Although the market is always climbing a wall of worry, consider these points as we try to make sense of recent market fluctuations.
Markets were rattled in March as a looming trade war between China and the U.S. enhanced market instability. The administration announced $60 billion in tariffs for Chinese imports, with a detailed list of products which will be identified by the Commerce Department in April. China threatened to strike back by imposing tariffs on U.S. imports as well as curbing U.S. Treasury purchases.
Intricate supply chains have evolved between the United States and China over the past twenty years. Some U.S. manufacturers ship U.S. made components to China for final assembly, and then ship finished products back into the U.S., thus posing a challenge as to how trade deficits are calculated.
Significant economic data released over the past month revealed that key data points were the strongest reported since 1998. The market has become much more dependent on data as it looks for signs of inflation and rising rates. Various analysts view current market volatility primarily driven by non-systemic events and isolated to specific events and individual company news.
A key lending benchmark, the Libor, has been rising steadily. The three-month U.S. dollar Libor rate surpassed 2% in early March, the peak level since 2008. Based in London, the Libor affects U.S. consumer loans, commercial loans, and adjustable rate mortgages.
Swiftly rising mortgage rates are dampening the hopes of families eager to secure rates before payments start to become too expensive. The continued lack of housing supplies has added a double cost factor to the market, with prices elevating due to tight supplies and rising mortgage rates.
The International Energy Association (IEA) projects that the United States is on track to become the world’s single largest oil producer by 2023.
The estimates are based on production growth and supplies generated by U.S. energy producers over the next few years. U.S. daily oil production alone is expected to reach over 12 million barrels per day by 2023, a 20% increase from the current levels of 10 million barrels per day.

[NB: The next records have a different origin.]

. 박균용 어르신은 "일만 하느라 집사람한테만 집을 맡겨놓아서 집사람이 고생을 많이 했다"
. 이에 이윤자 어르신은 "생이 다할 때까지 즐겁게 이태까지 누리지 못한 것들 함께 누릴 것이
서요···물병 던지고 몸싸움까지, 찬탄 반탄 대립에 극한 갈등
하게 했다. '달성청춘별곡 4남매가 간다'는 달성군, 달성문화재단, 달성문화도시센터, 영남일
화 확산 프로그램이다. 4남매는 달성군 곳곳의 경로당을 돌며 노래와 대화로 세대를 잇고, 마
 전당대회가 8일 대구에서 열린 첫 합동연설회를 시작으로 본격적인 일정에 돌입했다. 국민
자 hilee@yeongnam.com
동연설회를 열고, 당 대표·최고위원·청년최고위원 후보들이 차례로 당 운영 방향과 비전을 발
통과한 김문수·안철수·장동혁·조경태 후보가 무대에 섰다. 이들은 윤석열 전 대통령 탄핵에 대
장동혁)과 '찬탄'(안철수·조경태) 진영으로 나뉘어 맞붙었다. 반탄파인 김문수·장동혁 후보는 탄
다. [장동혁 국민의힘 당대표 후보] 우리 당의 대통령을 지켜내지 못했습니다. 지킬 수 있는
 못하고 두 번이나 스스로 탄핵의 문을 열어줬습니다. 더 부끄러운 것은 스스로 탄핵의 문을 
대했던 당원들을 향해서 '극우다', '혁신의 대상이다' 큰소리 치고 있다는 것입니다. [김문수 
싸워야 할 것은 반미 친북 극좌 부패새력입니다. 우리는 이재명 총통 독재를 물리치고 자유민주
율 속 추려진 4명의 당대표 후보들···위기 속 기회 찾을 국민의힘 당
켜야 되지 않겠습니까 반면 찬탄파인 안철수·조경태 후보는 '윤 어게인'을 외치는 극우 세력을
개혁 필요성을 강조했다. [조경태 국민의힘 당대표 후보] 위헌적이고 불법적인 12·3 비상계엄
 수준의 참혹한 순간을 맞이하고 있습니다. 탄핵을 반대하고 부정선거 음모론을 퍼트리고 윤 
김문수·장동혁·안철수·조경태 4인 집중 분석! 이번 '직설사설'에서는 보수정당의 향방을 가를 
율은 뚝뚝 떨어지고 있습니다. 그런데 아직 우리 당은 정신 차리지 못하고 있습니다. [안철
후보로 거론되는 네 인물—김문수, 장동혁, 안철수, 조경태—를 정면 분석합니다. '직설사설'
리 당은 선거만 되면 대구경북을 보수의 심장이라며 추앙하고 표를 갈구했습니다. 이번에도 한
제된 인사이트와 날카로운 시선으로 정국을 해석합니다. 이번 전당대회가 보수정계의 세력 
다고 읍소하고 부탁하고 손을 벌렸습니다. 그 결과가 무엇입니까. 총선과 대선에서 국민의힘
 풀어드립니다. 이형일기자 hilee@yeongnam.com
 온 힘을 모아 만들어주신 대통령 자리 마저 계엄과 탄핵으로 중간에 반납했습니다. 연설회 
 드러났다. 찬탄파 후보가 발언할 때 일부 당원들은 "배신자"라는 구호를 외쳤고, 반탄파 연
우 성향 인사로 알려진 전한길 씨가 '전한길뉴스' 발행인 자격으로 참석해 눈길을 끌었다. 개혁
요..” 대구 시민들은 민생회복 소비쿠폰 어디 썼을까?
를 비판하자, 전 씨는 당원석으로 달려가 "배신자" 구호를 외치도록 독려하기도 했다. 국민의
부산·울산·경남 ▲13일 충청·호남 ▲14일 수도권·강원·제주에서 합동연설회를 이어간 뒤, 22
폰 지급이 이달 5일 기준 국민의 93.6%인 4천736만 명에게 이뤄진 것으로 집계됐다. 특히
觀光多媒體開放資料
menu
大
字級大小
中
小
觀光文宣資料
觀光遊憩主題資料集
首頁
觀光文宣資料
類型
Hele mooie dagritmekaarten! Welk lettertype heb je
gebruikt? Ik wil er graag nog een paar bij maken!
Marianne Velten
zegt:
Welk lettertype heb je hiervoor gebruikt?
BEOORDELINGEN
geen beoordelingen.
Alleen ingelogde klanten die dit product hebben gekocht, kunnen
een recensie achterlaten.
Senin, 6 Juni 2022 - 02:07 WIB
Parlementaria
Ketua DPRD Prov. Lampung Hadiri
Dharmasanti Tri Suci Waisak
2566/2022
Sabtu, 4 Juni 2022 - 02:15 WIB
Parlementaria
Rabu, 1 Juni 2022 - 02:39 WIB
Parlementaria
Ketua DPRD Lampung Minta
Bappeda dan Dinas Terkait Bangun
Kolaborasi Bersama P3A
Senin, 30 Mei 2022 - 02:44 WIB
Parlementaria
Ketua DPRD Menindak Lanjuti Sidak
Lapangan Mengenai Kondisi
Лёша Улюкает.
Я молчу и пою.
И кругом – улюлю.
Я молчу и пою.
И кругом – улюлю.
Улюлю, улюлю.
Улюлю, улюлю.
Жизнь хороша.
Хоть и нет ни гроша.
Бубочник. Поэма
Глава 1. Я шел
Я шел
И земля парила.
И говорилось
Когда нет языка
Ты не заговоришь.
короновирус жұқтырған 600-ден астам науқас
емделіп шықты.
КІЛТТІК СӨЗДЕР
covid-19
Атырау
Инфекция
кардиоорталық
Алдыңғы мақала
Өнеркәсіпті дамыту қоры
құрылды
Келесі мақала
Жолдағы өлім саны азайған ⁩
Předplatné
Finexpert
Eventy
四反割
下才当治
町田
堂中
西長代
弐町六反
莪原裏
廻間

Congress reached a $1.3 trillion budget deal that will fund the federal government through September. The extensive 2,232 page bill averts a government shut down and funds special programs for child care, infrastructure, medical research, opioid abuse prevention, and national security.
The IRS audited roughly 0.05% (half of one percent) of the 195, 614,161 returns filed for tax year 2016. The number of examinations, also known as audits, was higher in the mid 1990s, when about 1.7% of returns were audited.